I want to see all the Markdown that I’ve written, even if the end user won’t. That’s one thing that I do want a Markdown editor to borrow from code editors.
Consideration #2: Good themes
Some Markdown editors allow full customization of editor themes, while others ship with nice ones out of the box. Regardless, I think a good editor should have just the right amount of styling to differentiate plain text from formatted text, but not so much that it distracts you from being able to read it and focus on the content. Even with the preview pane open, I typically spend most of my time looking at the editing view.
Different colors for each style
Since most of the text in the editor isn’t going to be rendered as it would in the browser, it’s nice to quickly see which text you’ve formatted using Markdown. This helps you determine, for example, whether a URL is actually written out in the text or is used inside a hyperlink.

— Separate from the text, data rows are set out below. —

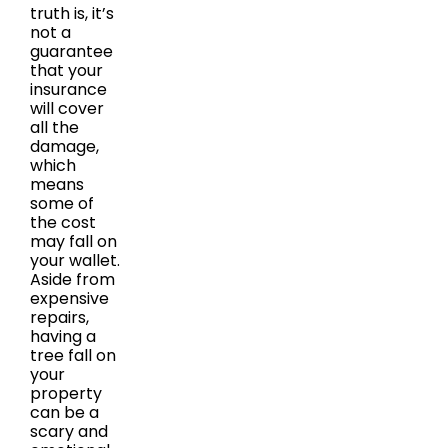
truth is, it’s
not a
guarantee
that your
insurance
will cover
all the
damage,
which
means
some of
the cost
may fall on
your wallet.
Aside from
expensive
repairs,
having a
tree fall on
your
property
can be a
scary and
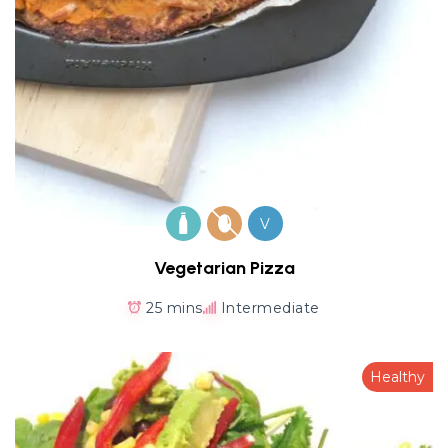
V
Vegetarian Pizza
25 mins
Intermediate
Healthy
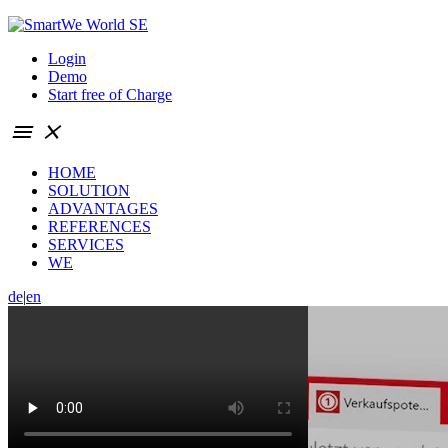
Login
Demo
Start free of Charge
menu
close
HOME
SOLUTION
ADVANTAGES
REFERENCES
SERVICES
WE
de
|
en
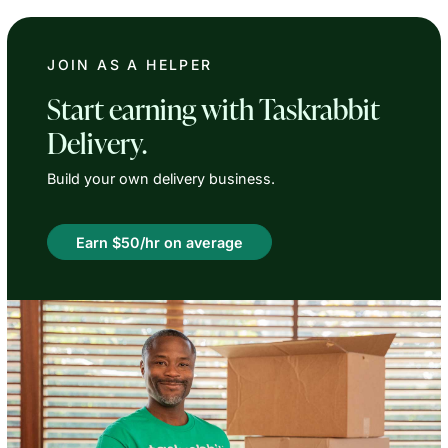
JOIN AS A HELPER
Start earning with Taskrabbit
Delivery.
Build your own delivery business.
Earn $50/hr on average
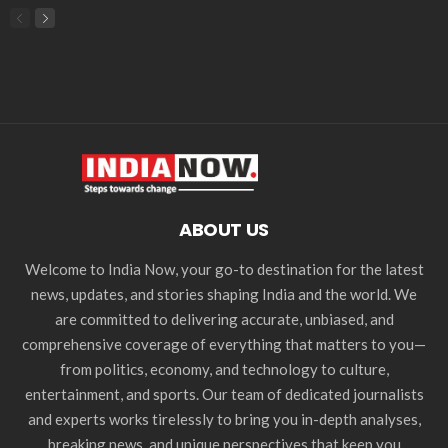
ABOUT US
Welcome to India Now, your go-to destination for the latest
news, updates, and stories shaping India and the world. We
are committed to delivering accurate, unbiased, and
comprehensive coverage of everything that matters to you—
from politics, economy, and technology to culture,
entertainment, and sports. Our team of dedicated journalists
and experts works tirelessly to bring you in-depth analyses,
breaking news, and unique perspectives that keep you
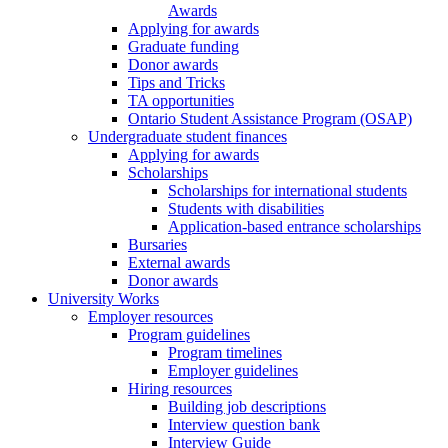
Awards
Applying for awards
Graduate funding
Donor awards
Tips and Tricks
TA opportunities
Ontario Student Assistance Program (OSAP)
Undergraduate student finances
Applying for awards
Scholarships
Scholarships for international students
Students with disabilities
Application-based entrance scholarships
Bursaries
External awards
Donor awards
University Works
Employer resources
Program guidelines
Program timelines
Employer guidelines
Hiring resources
Building job descriptions
Interview question bank
Interview Guide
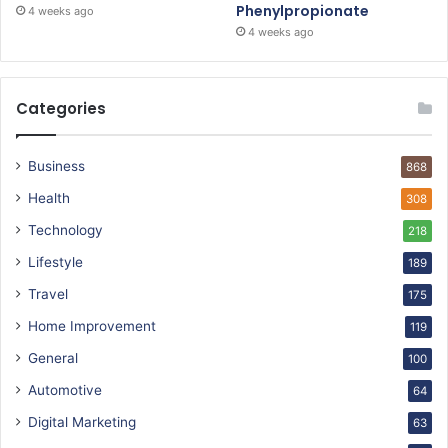
Phenylpropionate
4 weeks ago
4 weeks ago
Categories
Business
868
Health
308
Technology
218
Lifestyle
189
Travel
175
Home Improvement
119
General
100
Automotive
64
Digital Marketing
63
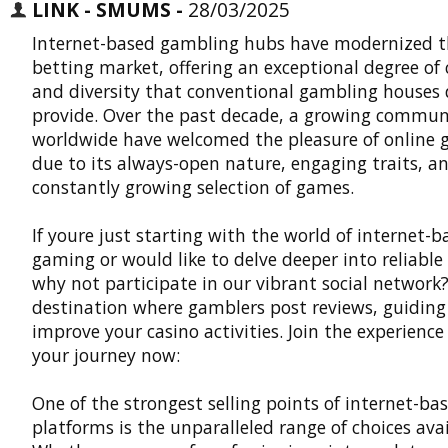
LINK - SMUMS -
28/03/2025
Internet-based gambling hubs have modernized t
betting market, offering an exceptional degree of
and diversity that conventional gambling houses
provide. Over the past decade, a growing commun
worldwide have welcomed the pleasure of online
due to its always-open nature, engaging traits, a
constantly growing selection of games.
If youre just starting with the world of internet-b
gaming or would like to delve deeper into reliable 
why not participate in our vibrant social network?
destination where gamblers post reviews, guiding
improve your casino activities. Join the experience
your journey now:
One of the strongest selling points of internet-ba
platforms is the unparalleled range of choices avai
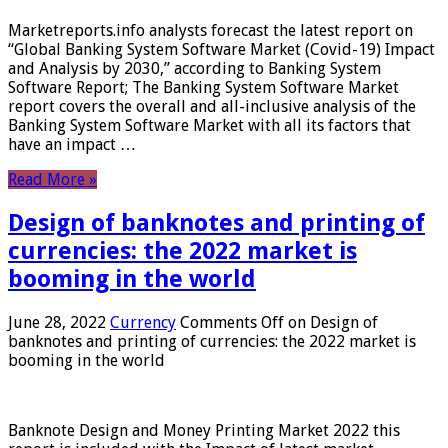
Marketreports.info analysts forecast the latest report on
“Global Banking System Software Market (Covid-19) Impact
and Analysis by 2030,” according to Banking System
Software Report; The Banking System Software Market
report covers the overall and all-inclusive analysis of the
Banking System Software Market with all its factors that
have an impact …
Read More »
Design of banknotes and printing of
currencies: the 2022 market is
booming in the world
June 28, 2022
Currency
Comments Off
on Design of
banknotes and printing of currencies: the 2022 market is
booming in the world
Banknote Design and Money Printing Market 2022 this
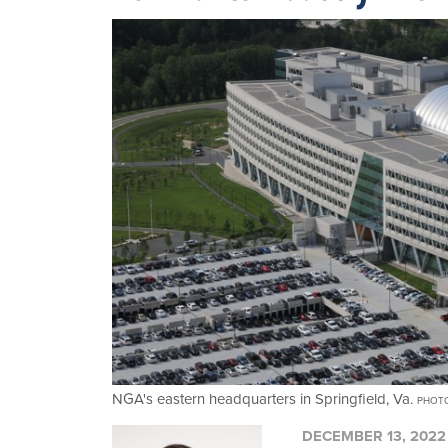
NGA's eastern headquarters in Springfield, Va.
PHOTO
DECEMBER 13, 2022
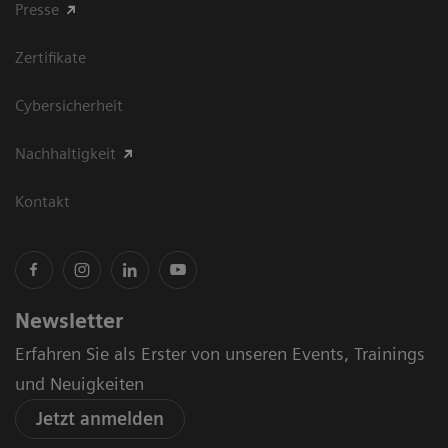
Presse
Zertifikate
Cybersicherheit
Nachhaltigkeit
Kontakt
Newsletter
Erfahren Sie als Erster von unseren Events, Trainings
und Neuigkeiten
Jetzt anmelden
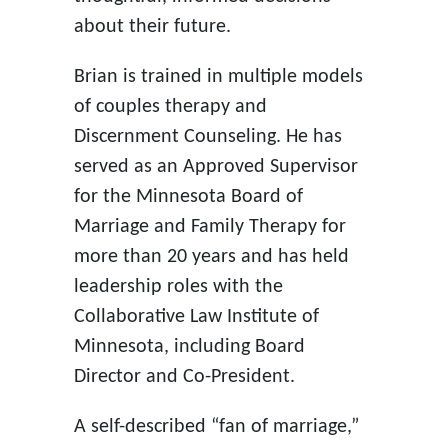
about their future.
Brian is trained in multiple models
of couples therapy and
Discernment Counseling. He has
served as an Approved Supervisor
for the Minnesota Board of
Marriage and Family Therapy for
more than 20 years and has held
leadership roles with the
Collaborative Law Institute of
Minnesota, including Board
Director and Co-President.
A self-described “fan of marriage,”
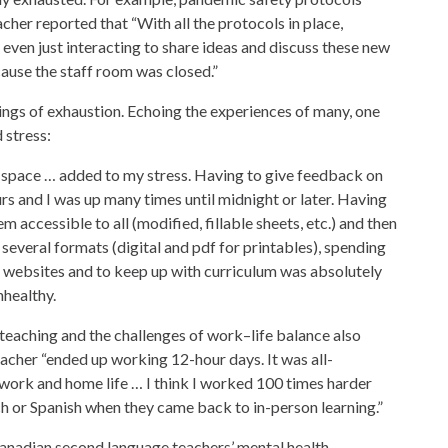
cher reported that “With all the protocols in place,
 even just interacting to share ideas and discuss these new
cause the staff room was closed.”
elings of exhaustion. Echoing the experiences of many, one
 stress:
r space … added to my stress. Having to give feedback on
rs and I was up many times until midnight or later. Having
 accessible to all (modified, fillable sheets, etc.) and then
 several formats (digital and pdf for printables), spending
 websites and to keep up with curriculum was absolutely
nhealthy.
teaching and the challenges of work–life balance also
acher “ended up working 12-hour days. It was all-
 work and home life … I think I worked 100 times harder
ch or Spanish when they came back to in-person learning.”
anadian second language teachers’ mental health.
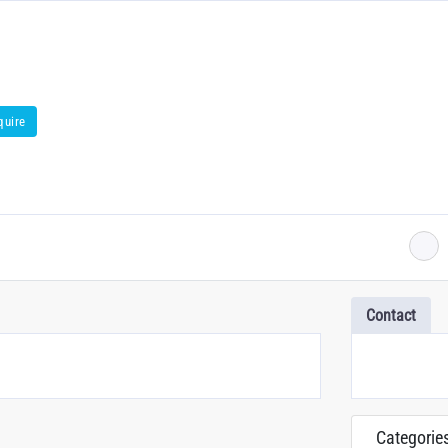
quire
Contact
Categorie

So, I like to have a different color for each Markdown style (headings, links, bold, italic, quotes, images, code, bullets, etc.)
Colors tell you which text has Markdown formatting applied.
Apply bold and italics styles too
I prefer to use asterisks for Markdown formatting everywhere I’m able to (e.g., bold, italics, and unordered lists), so I find it helpful to have extra styling beyond color to distinguish bold, italic, and bold+italic. When skimming it can be hard to differentiate between **this is important** and *this is important*, whereas **this is important** and *this is important* are easier to separate. It also helps me see if I’ve accidentally mismatched asterisks (e.g., **is this important?*).
Different font sizes for each heading level
This might be a bit controversial and may split the audience. Code editors don’t show different font sizes within a file. Colors and styles, sure, but not sizes. But, for me, it helps.
When writing, hierarchy is the key to organization. With different font sizes for each heading, you can see the outline of whatever you’re writing just by skimming through it.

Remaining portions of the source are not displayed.